Projects

To find out more about any project, click the link in the title (if one exists)

Wikipins - A Visual Wikipedia navigation tool

What would it be like if you could browse Wikipedia in a Pinterest like style? Wikipins tries to unravel this mystery!

algorithm-js - A Data Structures & Algorithms in Javascript

With node.js becoming popular among web developers, I felt the need for a library (basically collection) of commonly used Data Structures and algorithms. The library currently contains Data Structures such as Trie, Stack, Queue, AVLTree (Height Balanced BST), Binary Heap, Min-Max-Heap and Algorithms such as lower_bound, upper_bound, binary search, partition, selection (bisection related).

node-xmpp-bosh - A BOSH connection manager

node-xmpp-bosh is an XMPP BOSH server (connection manager) written using node.js in the Javascript programming language. It has been mainly written to support Request & Response acknowledgements and Multiple Streams. It supports many many servers and clients.

tddb - The Distributed Database

How do you automatically partition data and then execute queries on all replicas and provide a consolidated result set? TDDB is an experiment with databases and distributed query processing. This was my final year project as an undergraduate student. Made a man out of me!

pymq - Python Distributed Message Queue

Can a message queue support millions of queues (one per user) and still remain remain responsive? Can such a system be self-monitoring and exhibit smooth failover characteristics? My evaluation of existing message queues resulted in no existing product that satisfied these requirements. pymq is intended to fill this gap.

lib-face - Fast auto-complete server

What do you do when you have 30 million phrases that people may search for and you want to help them by suggesting a set of 'k' possible completions based on what they have already typed? Furthermore, the completions should be ordered by a pre-defined rank.

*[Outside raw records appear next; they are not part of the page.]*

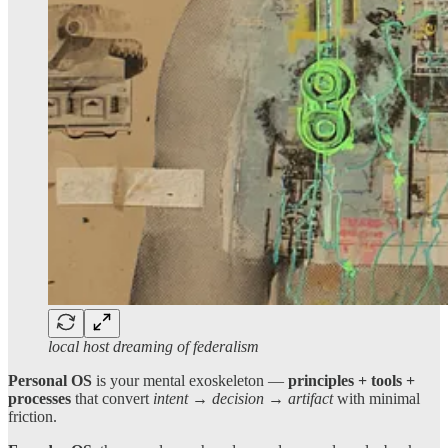
local host dreaming of federalism
Personal OS
is your mental exoskeleton —
principles + tools +
processes
that convert
intent → decision → artifact
with minimal
friction.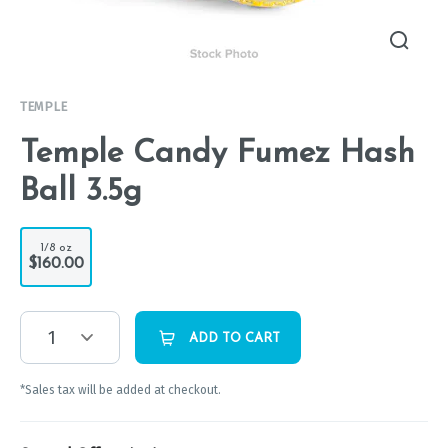
TEMPLE
Temple Candy Fumez Hash
Ball 3.5g
1/8 oz
$160.00
1
ADD TO CART
*Sales tax will be added at checkout.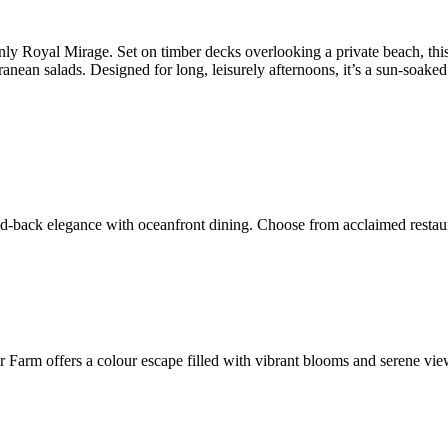
y Royal Mirage. Set on timber decks overlooking a private beach, this 
nean salads. Designed for long, leisurely afternoons, it’s a sun-soaked 
d-back elegance with oceanfront dining. Choose from acclaimed restauran
Farm offers a colour escape filled with vibrant blooms and serene views.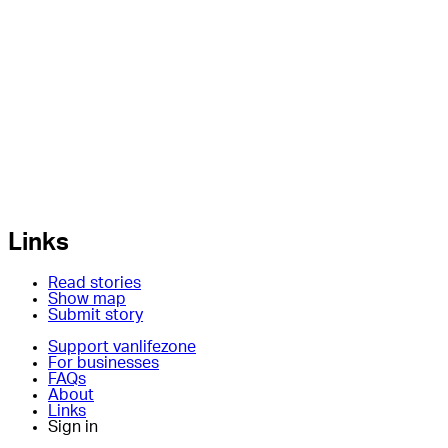
Links
Read stories
Show map
Submit story
Support vanlifezone
For businesses
FAQs
About
Links
Sign in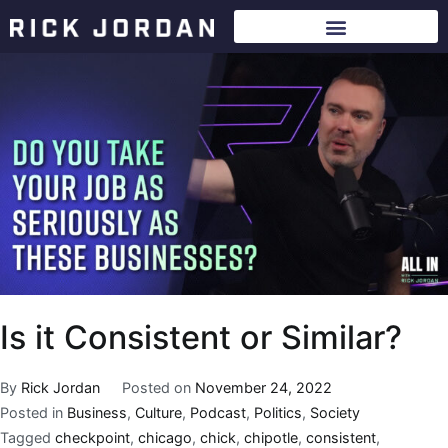
Is it Consistent or Similar?
By
Rick Jordan
Posted on
November 24, 2022
Posted in
Business
,
Culture
,
Podcast
,
Politics
,
Society
Tagged
checkpoint
,
chicago
,
chick
,
chipotle
,
consistent
,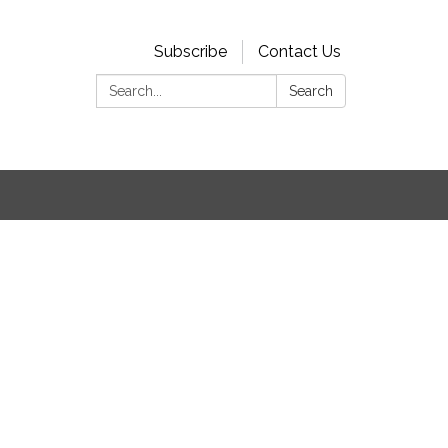
Subscribe
Contact Us
Search:
Search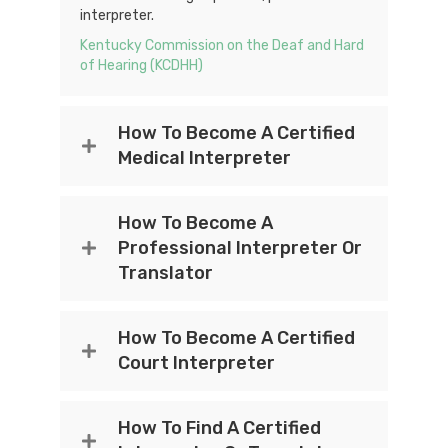
interpreter.
Kentucky Commission on the Deaf and Hard
of Hearing (KCDHH)
How To Become A Certified
Medical Interpreter
How To Become A
Professional Interpreter Or
Translator
How To Become A Certified
Court Interpreter
How To Find A Certified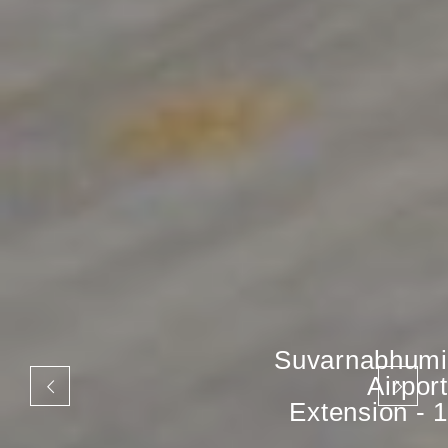
Suvarnabhumi
Airport
Extension - 1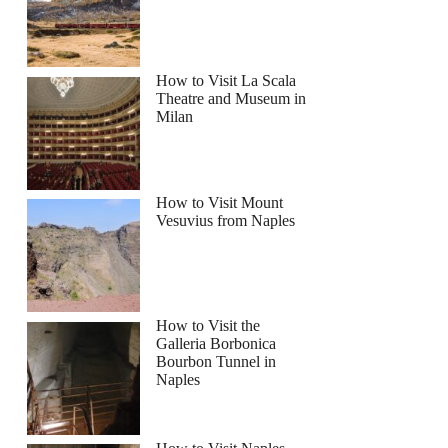
How to Visit La Scala
Theatre and Museum in
Milan
How to Visit Mount
Vesuvius from Naples
How to Visit the
Galleria Borbonica
Bourbon Tunnel in
Naples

Most current implementations (including Apache Solr) use a O(n log n) algorithm to get the candidate list and sort based on score. lib-face on the other hand returns the results in guaranteed O(k log n) time making it very attractive for large-scale deployments.

p2p-fs - Peer 2 Peer File System

NFS lets you share files across the network. However, it suffers from the following shortcomings:

Each share needs to be separately mounted by each client
In case the machine serving a share goes down, the client needs to wait for it to come back up even though the same files may be available on another share
A popular server may be unduly overloaded because of too many clients connecting to it even though the same content may also be replicated on other less popular machine

p2p-fs tries to mitigate all of the above by using a peer-2-peer model for file sharing (much like BitTorrent)

liblyric - Lyrics Search Library

A search result for many song lyrics on popular search engines returns many mostly relevant results. However, the target pages are filled with ads, videos and images. Anyone searching for the lyric text would not be interested in all that paraphernalia.

liblyric is an attempt to automate the process of scanning these individual result pages and extract the common textual content from them in the hope that the common parts will definitely be just the song's lyric text.

The techniques that liblyric employs have turned out to give accurate results more than 90% of the time.

CAE - Email Context Analysis

What does this user's email talk about? What products would he/she be interested in buying at this point in time? These are the broad questions that need to be answered for a user given his/her email so that relevant monetizable advertizements can be shown alongside the email. CAE tries to do this as accurately as possible.